Extinct genus of dinosaur

Ekrixinatosaurus ('explosion-born reptile') is a genus of abelisaurid theropod which lived during the Albian stage of the Early Cretaceous. Its fossils have been found in Argentina. Only one species is currently recognized, Ekrixinatosaurus novasi, from which the specific name honors Dr. Fernando Novas for his contributions to the study of abelisaurid theropods, while the genus name refers to the dynamiting of the holotype specimen. It was a large abelisaurid, measuring between 6.5 and 8 m in length and weighing 800 kg.

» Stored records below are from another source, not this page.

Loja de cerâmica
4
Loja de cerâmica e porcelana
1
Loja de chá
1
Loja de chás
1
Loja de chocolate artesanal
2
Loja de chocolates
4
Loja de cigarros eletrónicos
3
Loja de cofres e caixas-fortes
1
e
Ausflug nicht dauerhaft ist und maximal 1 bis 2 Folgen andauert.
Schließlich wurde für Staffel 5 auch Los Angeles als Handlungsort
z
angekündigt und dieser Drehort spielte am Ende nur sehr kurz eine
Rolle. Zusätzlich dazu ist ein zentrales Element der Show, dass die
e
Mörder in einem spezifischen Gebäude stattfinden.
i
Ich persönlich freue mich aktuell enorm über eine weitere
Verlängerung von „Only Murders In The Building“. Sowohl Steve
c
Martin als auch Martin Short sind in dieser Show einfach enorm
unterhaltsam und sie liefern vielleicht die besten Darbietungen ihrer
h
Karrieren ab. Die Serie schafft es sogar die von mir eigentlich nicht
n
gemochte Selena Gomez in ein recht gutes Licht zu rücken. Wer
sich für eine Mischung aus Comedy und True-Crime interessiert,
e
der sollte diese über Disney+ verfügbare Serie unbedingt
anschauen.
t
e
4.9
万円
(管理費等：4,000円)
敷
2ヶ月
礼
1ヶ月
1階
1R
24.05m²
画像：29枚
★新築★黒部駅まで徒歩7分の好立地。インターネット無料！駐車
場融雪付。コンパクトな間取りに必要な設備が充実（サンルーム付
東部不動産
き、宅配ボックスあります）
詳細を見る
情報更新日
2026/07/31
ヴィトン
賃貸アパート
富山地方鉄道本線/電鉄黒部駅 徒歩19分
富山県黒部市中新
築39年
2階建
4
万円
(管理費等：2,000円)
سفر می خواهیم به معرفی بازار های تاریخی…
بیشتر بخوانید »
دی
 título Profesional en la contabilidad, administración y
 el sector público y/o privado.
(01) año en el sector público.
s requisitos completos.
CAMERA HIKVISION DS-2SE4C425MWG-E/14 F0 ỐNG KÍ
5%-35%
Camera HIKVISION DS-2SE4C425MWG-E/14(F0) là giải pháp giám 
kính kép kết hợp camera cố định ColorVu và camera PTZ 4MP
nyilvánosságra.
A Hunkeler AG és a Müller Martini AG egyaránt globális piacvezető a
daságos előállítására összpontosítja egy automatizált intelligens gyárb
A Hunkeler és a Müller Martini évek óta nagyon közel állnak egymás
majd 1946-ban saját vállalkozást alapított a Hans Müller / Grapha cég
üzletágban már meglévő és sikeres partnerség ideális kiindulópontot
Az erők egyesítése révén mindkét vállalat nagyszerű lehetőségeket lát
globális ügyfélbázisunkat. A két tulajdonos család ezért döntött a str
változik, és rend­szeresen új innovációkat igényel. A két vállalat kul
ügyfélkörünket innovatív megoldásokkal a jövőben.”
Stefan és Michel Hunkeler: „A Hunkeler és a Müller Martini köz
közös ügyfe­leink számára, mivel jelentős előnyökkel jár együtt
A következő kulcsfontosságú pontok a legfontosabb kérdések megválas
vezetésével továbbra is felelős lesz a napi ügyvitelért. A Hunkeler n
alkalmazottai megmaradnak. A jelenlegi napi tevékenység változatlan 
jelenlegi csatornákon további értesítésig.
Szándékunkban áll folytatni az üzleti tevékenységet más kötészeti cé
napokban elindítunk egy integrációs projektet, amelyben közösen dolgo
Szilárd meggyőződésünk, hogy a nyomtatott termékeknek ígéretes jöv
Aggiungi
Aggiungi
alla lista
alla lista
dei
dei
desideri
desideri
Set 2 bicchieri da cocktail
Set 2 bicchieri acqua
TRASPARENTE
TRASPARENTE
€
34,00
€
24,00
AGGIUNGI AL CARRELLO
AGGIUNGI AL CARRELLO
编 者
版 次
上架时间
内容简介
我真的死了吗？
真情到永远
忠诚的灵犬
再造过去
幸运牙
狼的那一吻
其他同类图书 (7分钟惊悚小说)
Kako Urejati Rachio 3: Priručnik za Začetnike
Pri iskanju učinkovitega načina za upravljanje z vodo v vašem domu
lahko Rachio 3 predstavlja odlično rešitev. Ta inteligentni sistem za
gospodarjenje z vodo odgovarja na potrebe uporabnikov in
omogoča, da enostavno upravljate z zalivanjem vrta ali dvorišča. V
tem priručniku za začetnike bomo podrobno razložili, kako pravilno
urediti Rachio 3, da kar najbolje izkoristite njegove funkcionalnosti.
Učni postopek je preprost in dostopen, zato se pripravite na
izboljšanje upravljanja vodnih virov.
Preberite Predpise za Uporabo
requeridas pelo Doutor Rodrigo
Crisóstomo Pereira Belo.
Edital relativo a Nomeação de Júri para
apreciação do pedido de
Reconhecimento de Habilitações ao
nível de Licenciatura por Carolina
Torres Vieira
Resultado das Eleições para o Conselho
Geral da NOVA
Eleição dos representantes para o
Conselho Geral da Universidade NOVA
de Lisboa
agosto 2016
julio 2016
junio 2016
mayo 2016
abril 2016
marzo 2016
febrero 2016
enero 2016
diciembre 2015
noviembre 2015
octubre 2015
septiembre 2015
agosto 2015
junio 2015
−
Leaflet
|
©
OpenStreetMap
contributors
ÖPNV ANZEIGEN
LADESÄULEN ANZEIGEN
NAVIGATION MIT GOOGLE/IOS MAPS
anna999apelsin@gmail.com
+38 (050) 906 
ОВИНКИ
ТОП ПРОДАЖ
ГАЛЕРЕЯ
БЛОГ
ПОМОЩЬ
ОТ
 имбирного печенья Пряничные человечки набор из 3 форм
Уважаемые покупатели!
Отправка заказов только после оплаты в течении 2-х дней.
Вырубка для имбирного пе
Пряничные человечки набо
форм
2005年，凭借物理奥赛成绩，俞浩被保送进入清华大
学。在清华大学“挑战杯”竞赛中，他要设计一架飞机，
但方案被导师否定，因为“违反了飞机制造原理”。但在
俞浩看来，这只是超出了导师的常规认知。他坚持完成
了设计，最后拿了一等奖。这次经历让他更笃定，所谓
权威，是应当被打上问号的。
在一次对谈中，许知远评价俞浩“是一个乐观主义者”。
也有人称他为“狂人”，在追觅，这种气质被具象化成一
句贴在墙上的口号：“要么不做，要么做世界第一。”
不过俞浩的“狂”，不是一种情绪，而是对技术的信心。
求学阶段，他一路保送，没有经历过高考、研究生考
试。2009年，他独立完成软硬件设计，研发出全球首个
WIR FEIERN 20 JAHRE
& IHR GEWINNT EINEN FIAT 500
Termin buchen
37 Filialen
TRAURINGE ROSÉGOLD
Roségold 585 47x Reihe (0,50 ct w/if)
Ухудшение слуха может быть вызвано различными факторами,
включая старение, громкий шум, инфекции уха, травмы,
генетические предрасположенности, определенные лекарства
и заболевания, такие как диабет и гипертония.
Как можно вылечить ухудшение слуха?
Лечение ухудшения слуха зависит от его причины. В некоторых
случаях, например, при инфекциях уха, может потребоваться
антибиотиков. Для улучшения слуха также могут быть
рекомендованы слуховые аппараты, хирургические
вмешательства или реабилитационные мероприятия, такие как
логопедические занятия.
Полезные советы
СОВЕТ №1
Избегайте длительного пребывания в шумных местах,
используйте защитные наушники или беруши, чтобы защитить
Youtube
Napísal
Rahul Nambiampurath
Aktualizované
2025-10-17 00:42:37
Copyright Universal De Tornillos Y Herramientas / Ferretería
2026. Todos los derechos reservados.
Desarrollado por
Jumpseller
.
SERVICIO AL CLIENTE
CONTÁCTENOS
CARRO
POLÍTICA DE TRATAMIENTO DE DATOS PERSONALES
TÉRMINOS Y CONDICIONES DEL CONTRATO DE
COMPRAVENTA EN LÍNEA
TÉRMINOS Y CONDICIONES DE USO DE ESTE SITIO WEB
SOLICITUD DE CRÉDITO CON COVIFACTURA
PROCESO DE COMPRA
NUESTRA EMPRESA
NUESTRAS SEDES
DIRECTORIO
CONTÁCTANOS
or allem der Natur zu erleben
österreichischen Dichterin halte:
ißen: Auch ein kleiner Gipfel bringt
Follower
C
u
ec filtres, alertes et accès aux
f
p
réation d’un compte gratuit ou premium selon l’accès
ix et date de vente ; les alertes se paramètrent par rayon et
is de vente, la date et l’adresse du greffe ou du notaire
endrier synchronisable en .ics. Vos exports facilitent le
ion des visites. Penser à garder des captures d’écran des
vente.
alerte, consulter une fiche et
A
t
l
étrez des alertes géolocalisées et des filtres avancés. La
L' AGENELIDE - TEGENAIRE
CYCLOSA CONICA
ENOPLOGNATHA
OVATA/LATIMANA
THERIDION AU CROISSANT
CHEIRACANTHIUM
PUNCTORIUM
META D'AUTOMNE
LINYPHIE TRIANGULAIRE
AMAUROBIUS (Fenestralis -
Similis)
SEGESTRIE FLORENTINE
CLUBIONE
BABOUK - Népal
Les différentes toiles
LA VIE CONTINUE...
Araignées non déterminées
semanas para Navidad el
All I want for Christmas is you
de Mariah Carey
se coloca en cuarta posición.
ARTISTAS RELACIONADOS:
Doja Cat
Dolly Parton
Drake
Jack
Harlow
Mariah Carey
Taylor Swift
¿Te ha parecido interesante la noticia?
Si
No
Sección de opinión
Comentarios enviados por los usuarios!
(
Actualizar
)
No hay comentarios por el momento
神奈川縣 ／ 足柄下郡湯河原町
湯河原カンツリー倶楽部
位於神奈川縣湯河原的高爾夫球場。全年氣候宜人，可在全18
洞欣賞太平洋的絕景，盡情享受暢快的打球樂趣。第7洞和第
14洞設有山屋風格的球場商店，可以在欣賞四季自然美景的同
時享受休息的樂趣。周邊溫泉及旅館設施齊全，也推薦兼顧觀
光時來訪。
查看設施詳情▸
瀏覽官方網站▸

== Discovery and naming ==
The type species, Ekrixinatosaurus novasi, was first described in 2004 by Argentinian paleontologist Jorge Calvo, and Chilean paleontologists David Rubilar-Rogers and Karen Moreno. The fossils were found dispersed over an area of 15 m^{2} in the Candeleros Formation, a geologic formation that outcrops in Río Negro, Neuquén and Mendoza provinces of Argentina. Originally suggested to be the Cenomanian age of the Late Cretaceous, the maximum depositional age of both the Candeleros Formation and the overlying Huincul Formation is re-dated to the early Albian by Maniel et al. (2026), approximately 111.4 ± 1.1 Ma and 106.2 ± 1.0 Ma respectively. The formation consists of red beds where other famous vertebrate animals have been discovered, such as Giganotosaurus, Rebbachisaurus and Andesaurus. The discovery occurred due to excavations for building a gas pipeline conducted by Gasoducto del Pacífico Company in Bajo del Añelo.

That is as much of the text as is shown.